Die gute Schwester Lambertis
Schwester Lambertis
Vor einigen Jahrzehnten hatten die Dernbacher Schwestern, ausgehend vom Mutterhaus, noch viele klösterliche Nebenstellen in unserer Region. Außer unterstützenden Aufgaben im Pfarrdienst, in der Kirche und der Sakristei oder in der Pflege von Paramenten übten sie in den Gemeinden, in denen sie vertreten waren, vor allem soziale und karitative Leistungen an den Menschen aus.
Sie unterhielten in den betreffenden Orten damals seltene Kindergärten, eine Nähschule und eine kleine eigene medizinische Station zur gesundheitlichen Betreuung der Leute. Dort legten sie Verbände nach Unfällen an und verabreichten Dauerkranken vom Arzt verordnete Medikamente. Sie unterstützten in Not geratene Familien und wandten sich Pflegebedürftigen zu. Wegen dieser Aktivitäten waren sie im Dorf gut integriert und anerkannt. Besonders Schwester Lambertis war beliebt im Dorf und fühlte sich dort wohl. Alle die gemeinnützigen Hilfen der Schwestern waren sämtlich unentgeltlich und kostenlos.
Lediglich eine einzige Vergütung stand ihnen traditionsgemäß in den von ihnen betreuten Pfarreien und Dörfern zu. Sie erhielten von den bäuerlichen Familien, und fast alle Bewohner waren Bauern, kostenlos im Herbst des Jahres Roggen und Weizen, beziehungsweise Kartoffeln.

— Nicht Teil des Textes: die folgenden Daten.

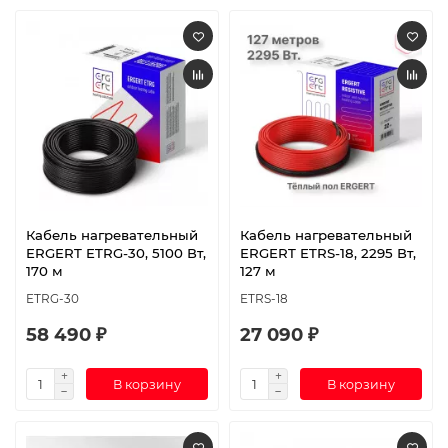
Кабель нагревательный
Кабель нагревательный
ERGERT ETRG-30, 5100 Вт,
ERGERT ETRS-18, 2295 Вт,
170 м
127 м
ETRG-30
ETRS-18
58 490 ₽
27 090 ₽
В корзину
В корзину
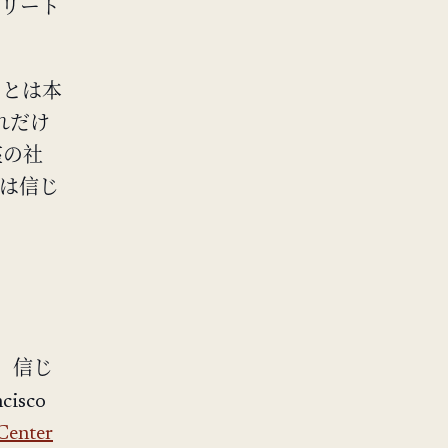
スリート
ことは本
れだけ
座の社
は信じ
た。信じ
sco
Center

Über Schwester Lambertis sagten die Leute heimlich untereinander, aber dennoch anerkennend und solidarisch mit ihr: „Dat es bestemmd en Kend von bauersch Leit“. Sie war beliebt im Dorf und fühlte sich dort wohl. Dagegen wurde z. B. die Kindergartenschwester als „bestemmd en Kend von bessere Leit“ eingeschätzt.
Die Oberin hatte Lambertis beauftragt, im Spätjahr in den Dörfern das Getreide und die Kartoffeln einzusammeln. Sie zog mit einem kleinen Handwägelchen, das von zwei Jungen gezogen wurde, in verschiedenen Dörfern von Haus zu Haus und sammelte Getreide und Kartoffeln ein. Diese wurden in Säcke gefüllt und mit dem Wägelchen zu Sammelplätzen gefahren. Die Jungen guckten immer, wieviel die einzelnen Familien gaben. Kam ein Bauer z. B. mit einem prall gefüllten Simmer, dann war die Freude groß. Einzelne Familien luden zum Mittagstisch oder zum Essen von belegten Brotscheiben ein, was gern angenommen wurde. Aber mancher Gastgeber schien von der Vorstellung beherrscht zu sein, Ordensschwestern seien sowieso übertreibende Asketinnen, würden nicht „richtig“ essen und ständig fasten. So wurden manchmal mit Schinken oder Wurst überladene Brote der Schwester zwischen den regulären Mahlzeiten vorgesetzt. Sie aß tapfer alles auf, obwohl es ihr zuviel war. Grundsätzlich brauchte sie an materiellen Dingen kaum etwas. Die Ordenstracht war sorgsam gepflegt, die Schuhe, die unter dem Habit hervorlugten, wurden immer wieder repariert, akkurat in Ordnung gehalten und lange benutzt.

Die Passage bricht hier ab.